The move follows the sale of Castle Point to Perpetual Guardian earlier this month.
Castle Point's funds had been using Heathcote Investment Partners for distribution and Heathcote organised a webinar with PG Investments chief investment officer Tim Chesterfield to discuss the changes planned under the new ownership.
PG Investments already manages $2.5 billion of wholesale funds and is looking to break into the retail investment market, which was the attraction that Castle Point, which has $300 million in funds under management, brought because it already the necessary licences and operations people.
Chesterfield told the webinar that his PG Investments team now has eight people, all of whom were previously at Castle Point – PG plans to continue using the Castle Point brand and has no plans in the short to medium term to retire it, he said.
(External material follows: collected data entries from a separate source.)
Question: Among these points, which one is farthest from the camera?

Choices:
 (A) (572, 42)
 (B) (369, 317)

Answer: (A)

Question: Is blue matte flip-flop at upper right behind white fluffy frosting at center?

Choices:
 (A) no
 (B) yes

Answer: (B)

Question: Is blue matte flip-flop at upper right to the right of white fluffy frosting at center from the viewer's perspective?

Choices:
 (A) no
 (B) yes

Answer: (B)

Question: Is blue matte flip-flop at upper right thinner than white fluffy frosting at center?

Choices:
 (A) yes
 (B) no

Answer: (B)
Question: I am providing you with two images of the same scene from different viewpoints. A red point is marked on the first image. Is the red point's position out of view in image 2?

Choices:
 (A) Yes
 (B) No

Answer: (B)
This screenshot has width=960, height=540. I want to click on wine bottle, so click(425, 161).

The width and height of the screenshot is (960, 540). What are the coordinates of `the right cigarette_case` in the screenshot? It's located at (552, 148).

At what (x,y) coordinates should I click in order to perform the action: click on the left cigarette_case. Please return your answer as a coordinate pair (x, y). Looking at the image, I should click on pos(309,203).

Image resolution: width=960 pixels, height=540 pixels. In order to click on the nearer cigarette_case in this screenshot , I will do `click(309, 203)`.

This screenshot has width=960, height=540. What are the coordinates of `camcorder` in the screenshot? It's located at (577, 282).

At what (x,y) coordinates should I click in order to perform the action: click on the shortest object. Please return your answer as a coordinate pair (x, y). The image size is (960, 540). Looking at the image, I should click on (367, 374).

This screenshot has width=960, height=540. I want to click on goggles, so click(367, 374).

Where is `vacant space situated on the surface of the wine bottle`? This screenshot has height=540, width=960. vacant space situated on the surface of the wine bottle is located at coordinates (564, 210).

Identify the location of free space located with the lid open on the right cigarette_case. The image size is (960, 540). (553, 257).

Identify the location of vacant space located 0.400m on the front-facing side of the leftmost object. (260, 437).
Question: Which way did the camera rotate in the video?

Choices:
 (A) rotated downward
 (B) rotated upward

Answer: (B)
PG Investments has four diversified asset allocations based on nine single-sector funds and one fund that invests in global alternative investments while offering daily liquidity, Chesterfield said.
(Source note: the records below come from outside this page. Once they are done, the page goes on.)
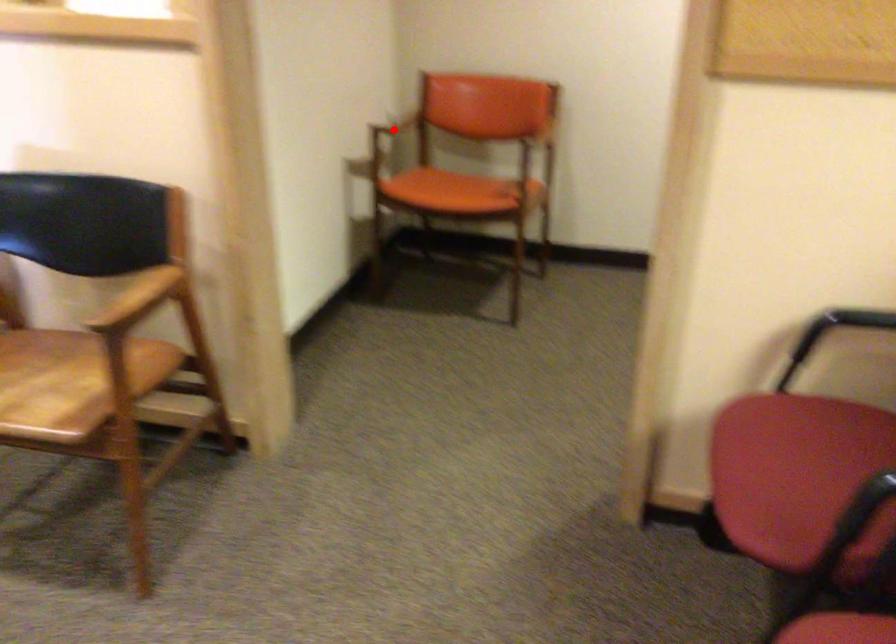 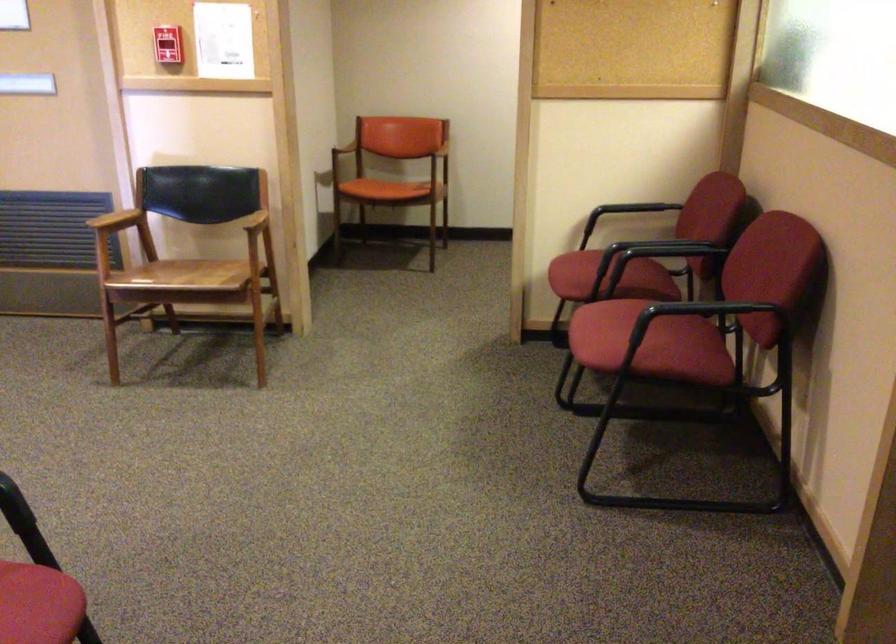 In the second image, find the point that corresponds to the highlighted location in the first image.

(345, 147) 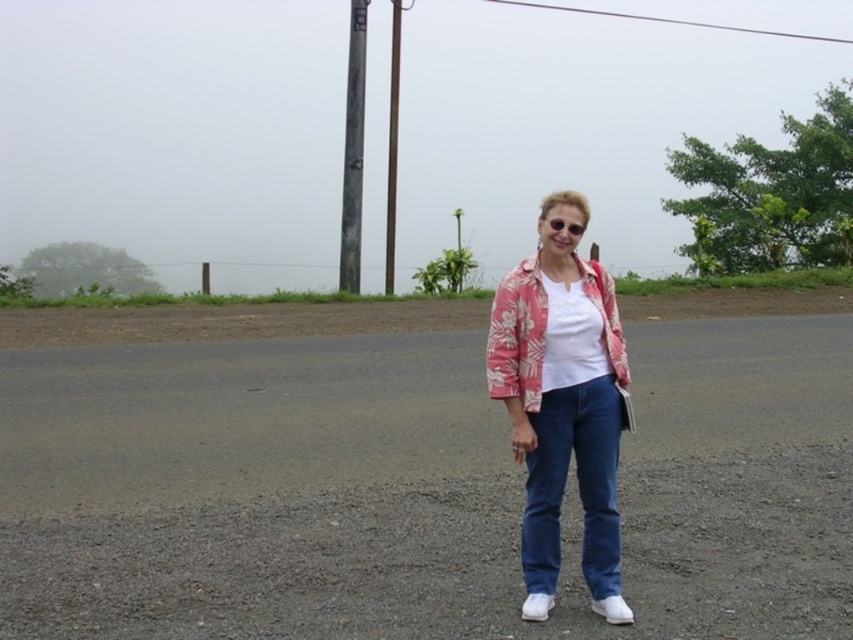 Who is more distant from viewer, (531,531) or (344,163)?

Point (344,163)

Which is in front, point (553, 536) or point (350, 154)?

Point (553, 536)

Between point (595, 557) and point (341, 275), which one is positioned behind?

The point (341, 275) is behind.

The width and height of the screenshot is (853, 640). In order to click on denim jeans at center in this screenshot , I will do `click(577, 484)`.

Consider the image. Is denim jeans at center wider than smooth wood pole at center?

No.

Is point (596, 483) more distant than point (392, 224)?

No, it is in front of (392, 224).

Measure the distance between denim jeans at center and camera.

4.52 meters

You are a GUI agent. You are given a task and a screenshot of the screen. Output one action in this format:
    pyautogui.click(x=<x>, y=<y>)
    Task: Click on the denim jeans at center
    Image resolution: width=853 pixels, height=640 pixels.
    Given the screenshot: What is the action you would take?
    pyautogui.click(x=577, y=484)

The height and width of the screenshot is (640, 853). In order to click on denim jeans at center in this screenshot , I will do `click(577, 484)`.

How far apart are denim jeans at center and floral pink fabric jacket at center?

They are 20.36 inches apart.

You are a GUI agent. You are given a task and a screenshot of the screen. Output one action in this format:
    pyautogui.click(x=<x>, y=<y>)
    Task: Click on the denim jeans at center
    
    Given the screenshot: What is the action you would take?
    pyautogui.click(x=577, y=484) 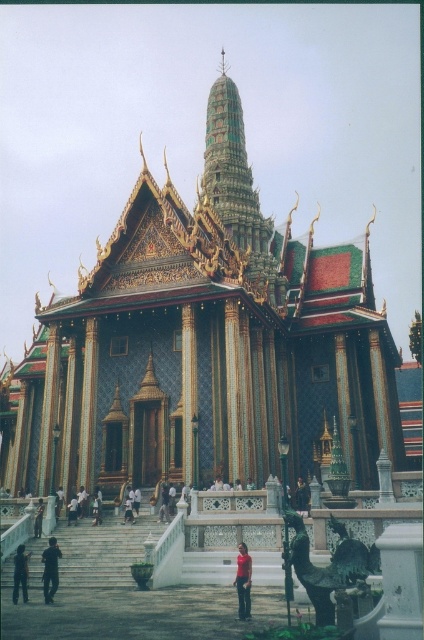 Is dark gray fabric pants at lower left above dark blue fabric at center?

No.

The width and height of the screenshot is (424, 640). I want to click on dark gray fabric pants at lower left, so click(50, 570).

Is point (47, 561) farther from camera compared to point (161, 499)?

That is False.

You are a GUI agent. You are given a task and a screenshot of the screen. Output one action in this format:
    pyautogui.click(x=<x>, y=<y>)
    Task: Click on the dark gray fabric pants at lower left
    
    Given the screenshot: What is the action you would take?
    pyautogui.click(x=50, y=570)

Between dark blue fabric at center and dark blue fabric person at lower left, which one appears on the right side from the viewer's perspective?

From the viewer's perspective, dark blue fabric at center appears more on the right side.

Is the position of dark blue fabric at center less distant than that of dark blue fabric person at lower left?

No.

What do you see at coordinates (164, 502) in the screenshot?
I see `dark blue fabric at center` at bounding box center [164, 502].

The image size is (424, 640). Identify the location of dark blue fabric at center. (164, 502).

Is dark gray fabric pants at lower left to the right of light brown wooden person at center from the viewer's perspective?

Yes, dark gray fabric pants at lower left is to the right of light brown wooden person at center.

Is dark gray fabric pants at lower left shorter than light brown wooden person at center?

Indeed, dark gray fabric pants at lower left has a lesser height compared to light brown wooden person at center.

Is point (42, 580) closer to viewer compared to point (74, 500)?

That is True.

Where is `dark gray fabric pants at lower left`? dark gray fabric pants at lower left is located at coordinates (50, 570).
The firm is independent of the Perpetual Guardian parent company, which has total assets of $8 billion, to which it offers investment services on an arms-length basis, he said.
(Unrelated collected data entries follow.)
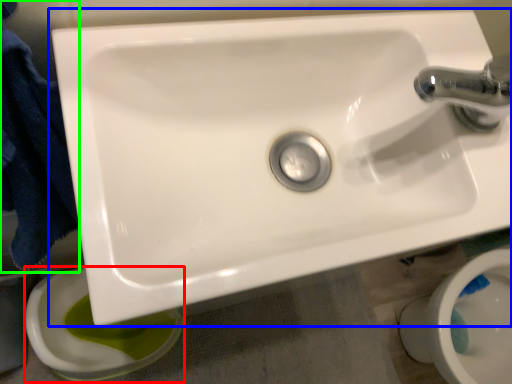 Question: Based on their relative distances, which object is farther from toilet bowl (highlighted by a red box)? Choose from sink (highlighted by a blue box) and bath towel (highlighted by a green box).

Choices:
 (A) sink
 (B) bath towel

Answer: (A) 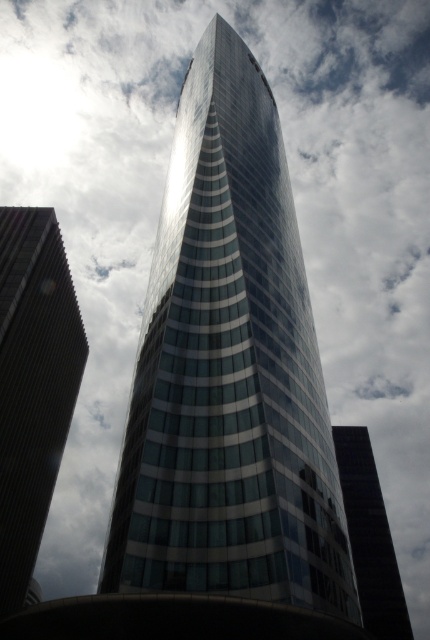 You are a drone operator tasked with flying a drone between two skyscrapers. The drone has a wingspan of 1.5 meters. You need to fly it through the gap between the matte glass skyscraper at left and the glassy reflective skyscraper at center. Is the gap wide enough for the drone to pass safely?

The matte glass skyscraper at left is 48.36 meters away from the glassy reflective skyscraper at center. Since the gap is much wider than the drone wingspan of 1.5 meters, the drone can safely pass through the gap between them.

You are standing in front of the curved skyscraper and notice two points marked on its facade. The first point is at coordinates point (37, 243) and the second is at point (372, 513). Which point is closer to you?

Point (37, 243) is closer to the viewer than point (372, 513).

You are standing in front of the curved skyscraper and want to take a photo of a specific point on its facade. The point you want to capture is labeled as point (14, 333). If your camera can focus on objects within 60 meters, will you be able to capture this point clearly?

The distance of point (14, 333) from the camera is 63.21 meters, which is beyond the camera focus range of 60 meters. Therefore, the point will not be captured clearly. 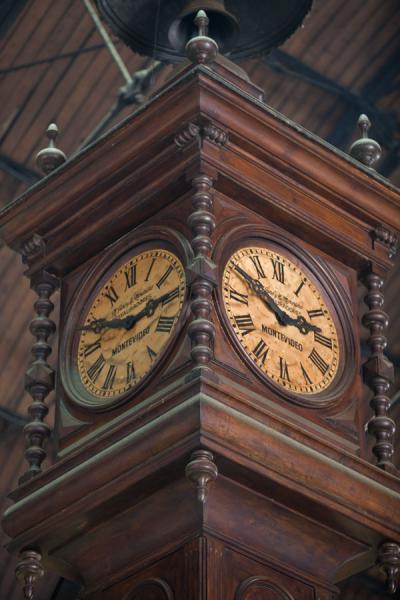 At what (x,y) coordinates should I click in order to perform the action: click on clock faces. Please return your answer as a coordinate pair (x, y). The height and width of the screenshot is (600, 400). Looking at the image, I should click on (x=282, y=347), (x=125, y=352). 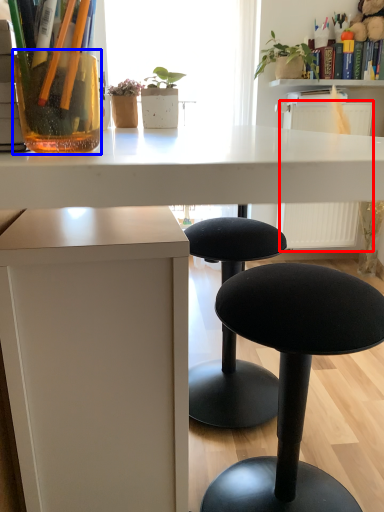 Question: Among these objects, which one is nearest to the camera, radiator (highlighted by a red box) or vase (highlighted by a blue box)?

Choices:
 (A) radiator
 (B) vase

Answer: (B) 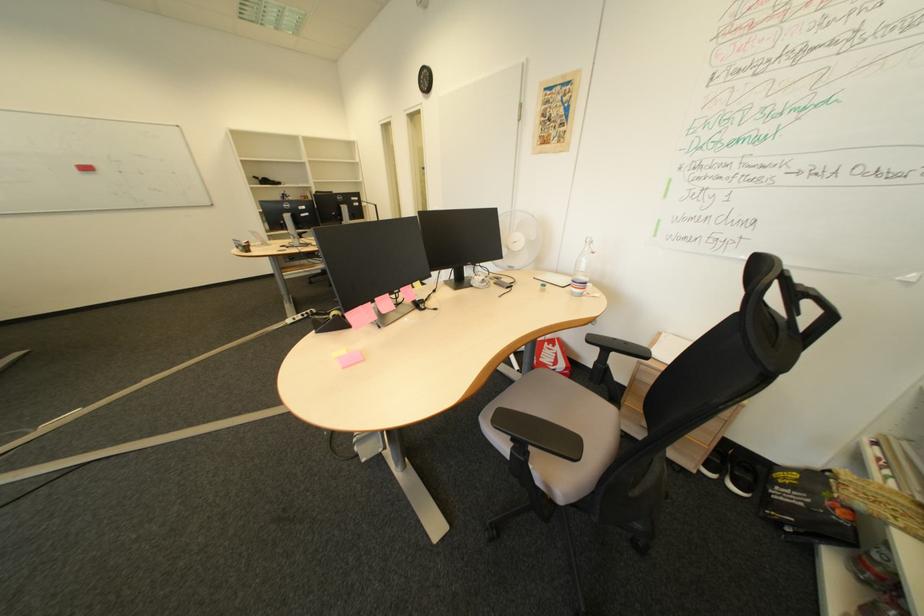 The height and width of the screenshot is (616, 924). Describe the element at coordinates (560, 440) in the screenshot. I see `the black chair armrest` at that location. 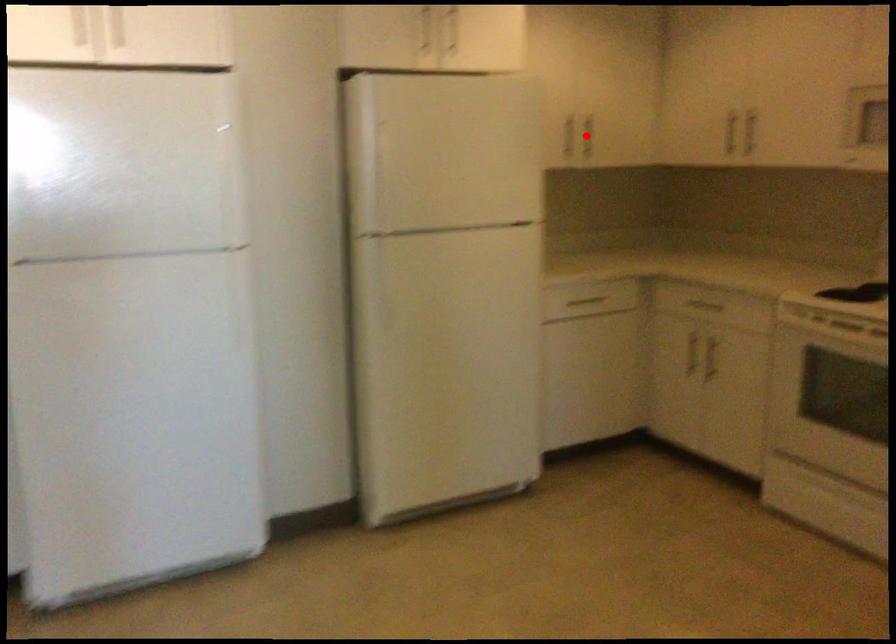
“Instead of them telling us what they wanted, we're looking out our best foot forward to provide services to the market” and the parent can choose whether to use the investment arm's services, he said.
PG Investments itself uses the services of international managers, including Blackrock and UBS: “We don't do everything ourselves …. we don't need to be all things to all people,” Chesterfield said.
Chesterfield said he is now responsible for the Castle Point portfolio with the assistance of Young and Sims.
“My principal driver right at this minute is to stabilise the ship,” he said.
Castle Point's investment performance has been negative recently and it also suffered the loss of the BNZ mandate to Harbour Asset Management when BNZ parent, National Australia Bank, formed an alliance with Harbour parent Jarden to form First Cape.
It reported a $25,297 loss for the year ended March 31 after a $905,837 profit the previous year, largely reflecting a loss of performance fees in the latest year.
“I'm not willing to tolerate another 12 months of negative returns believing that the market will necessarily come back to us,” Chesterfield said.
So, he is “critically looking at all the assets in the portfolio” and will look at ways to mitigate further downside, but it won't be a wholesale move away from the Castle Point strategy.
“It will be a measured approach for the re-deploying of existing capital” with the aim of generating “outsized returns within a controlled framework.”